Zirconia-engineered semiconducting LDH/MgO composites on AZ31 Mg alloy for enhanced corrosion resistance
Mosab Kaseem, Talitha Tara Thanaa, Iqra Rabani, Zahra Sangarimotlagh, Arash Fattah‐alhosseini
Abstract
This work reports the fabrication of zirconia-engineered semiconducting CoFe-layered double hydroxide (CoFe-LDH) architectures on MgO layers formed by micro-arc oxidation (MAO) of AZ31 Mg alloys for enhanced corrosion protection. Two strategies were investigated: (i) incorporation of ZrO 2 nanoparticles during MAO and (ii) post-modification of LDH layers with ZrO 2 via hydrothermal treatment. ZrO 2 incorporation during MAO produced denser MgO layers that facilitated LDH nucleation, while post-treatment effectively sealed surface defects in the LDH matrix.
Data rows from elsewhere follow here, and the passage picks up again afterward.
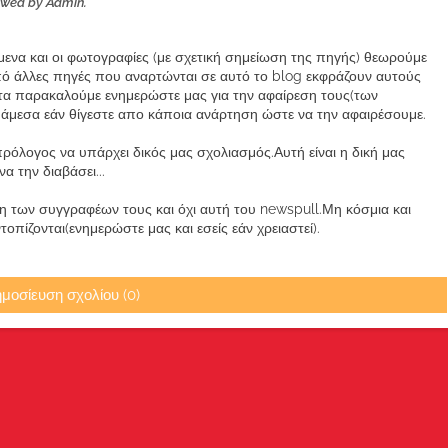
ewed by Admin.
ίμενα και οι φωτογραφίες (με σχετική σημείωση της πηγής) θεωρούμε
από άλλες πηγές που αναρτώνται σε αυτό το blog εκφράζουν αυτούς
α παρακαλούμε ενημερώστε μας για την αφαίρεση τους(των
μεσα εάν θίγεστε απο κάποια ανάρτηση ώστε να την αφαιρέσουμε.
ρόλογος να υπάρχει δικός μας σχολιασμός.Αυτή είναι η δική μας
 την διαβάσει...
των συγγραφέων τους και όχι αυτή του newspull.Μη κόσμια και
πίζονται(ενημερώστε μας και εσείς εάν χρειαστεί).
μοσίευση σχολίου (0)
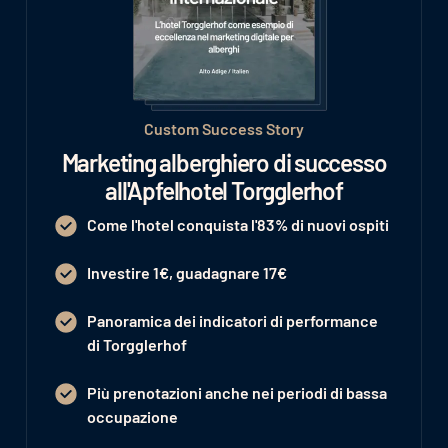
Custom Success Story
Marketing alberghiero di successo
all'Apfelhotel Torgglerhof
Come l'hotel conquista l'83% di nuovi ospiti
Investire 1€, guadagnare 17€
Panoramica dei indicatori di performance
di Torgglerhof
Più prenotazioni anche nei periodi di bassa
occupazione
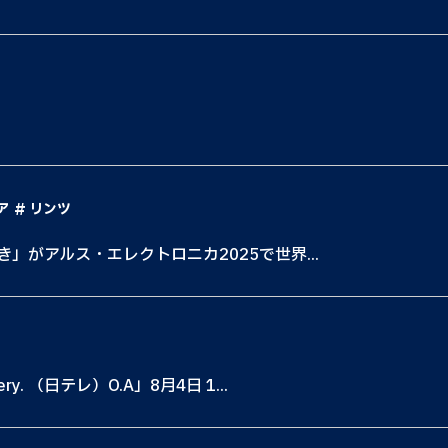
ア
リンツ
き」がアルス・エレクトロニカ2025で世界...
. （日テレ）O.A」8月4日 1...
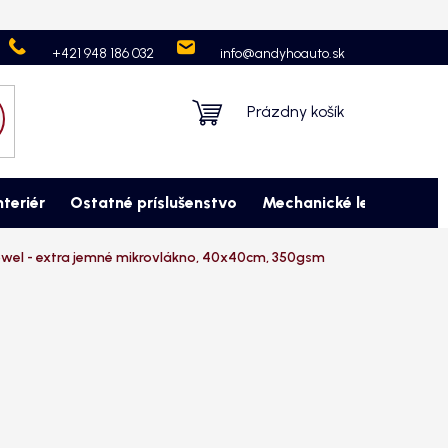
Neprevzatie objednávky
Ochrana osobných údajov
Kontaktujte
+421 948 186 032
info@andyhoauto.sk
Nákupný
Prázdny košík
košík
nteriér
Ostatné príslušenstvo
Mechanické leštenie
M
wel - extra jemné mikrovlákno, 40x40cm, 350gsm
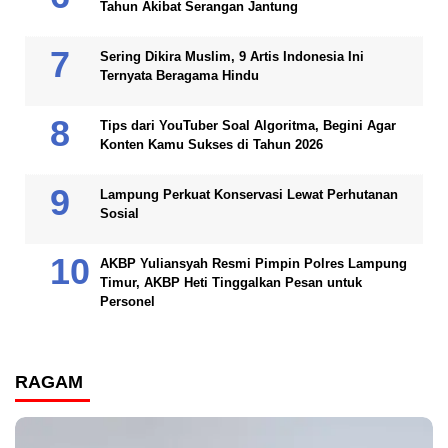
Tahun Akibat Serangan Jantung
Sering Dikira Muslim, 9 Artis Indonesia Ini
Ternyata Beragama Hindu
Tips dari YouTuber Soal Algoritma, Begini Agar
Konten Kamu Sukses di Tahun 2026
Lampung Perkuat Konservasi Lewat Perhutanan
Sosial
AKBP Yuliansyah Resmi Pimpin Polres Lampung
Timur, AKBP Heti Tinggalkan Pesan untuk
Personel
RAGAM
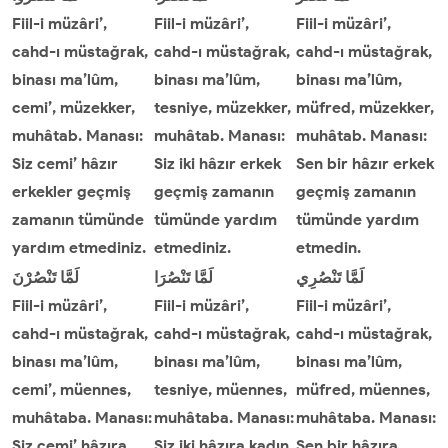
Fiil-i müzâri’,
Fiil-i müzâri’,
Fiil-i müzâri’,
cahd-ı müstağrak,
cahd-ı müstağrak,
cahd-ı müstağrak,
binası ma’lûm,
binası ma’lûm,
binası ma’lûm,
cemi’, müzekker,
tesniye, müzekker,
müfred, müzekker,
muhâtab. Manası:
muhâtab. Manası:
muhâtab. Manası:
Siz cemi’ hâzır
Siz iki hâzır erkek
Sen bir hâzır erkek
erkekler geçmiş
geçmiş zamanın
geçmiş zamanın
zamanın tümünde
tümünde yardım
tümünde yardım
yardım etmediniz.
etmediniz.
etmedin.
لَمَّا
تَنْصُرِي
لَمَّا
تَنْصُرَا
لَمَّا
تَنْصُرْنَ
Fiil-i müzâri’,
Fiil-i müzâri’,
Fiil-i müzâri’,
cahd-ı müstağrak,
cahd-ı müstağrak,
cahd-ı müstağrak,
binası ma’lûm,
binası ma’lûm,
binası ma’lûm,
cemi’, müennes,
tesniye, müennes,
müfred, müennes,
muhâtaba. Manası:
muhâtaba. Manası:
muhâtaba. Manası:
Siz cemi’ hâzıra
Siz iki hâzıra kadın
Sen bir hâzıra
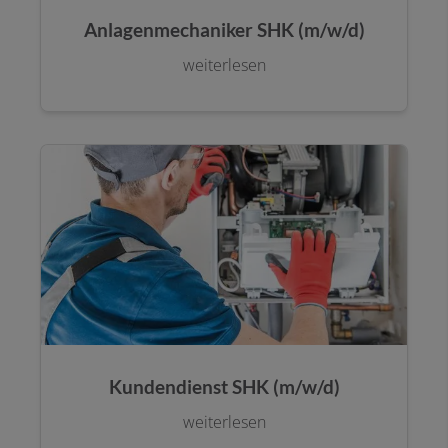
Anlagenmechaniker SHK (m/w/d)
weiterlesen
Kundendienst SHK (m/w/d)
weiterlesen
Electrochemical tests demonstrated remarkable improvements: the corrosion current density decreased from 1.43 × 10 -6 A·cm -2 for MAO to 7.60 × 10 -10 A·cm -2 for LDH-ZrO 2 , accompanied by significant increases in both outer- and inner-layer resistances. Mott–Schottky analysis confirmed that MAO and MAO-ZrO 2 coatings are predominantly p-type, while LDH-containing composites display dual p-/n-type behavior due to their heterogeneous layered structure. Mott–Schottky analysis further revealed that MAO and MAO-ZrO 2 coatings exhibit p-type behavior with relatively high carrier densities, while LDH-containing composites display dual p-/n-type responses due to their heterogeneous layered structure. Among these, LDH–ZrO 2 exhibited the lowest carrier density (1.102 × 10 12 cm -3 ), indicating the formation of a highly resistive electronic barrier that effectively suppresses charge transfer and chloride ingress. Density functional theory (DFT) calculations further confirmed the strong interfacial interactions between ZrO 2 particles and the LDH matrix, which contribute to enhanced structural stability and improved charge-blocking capability. Overall, zirconia-modified LDH hybrids act as compact semiconducting barriers that markedly improve magnesium alloy corrosion resistance in chloride-rich environments.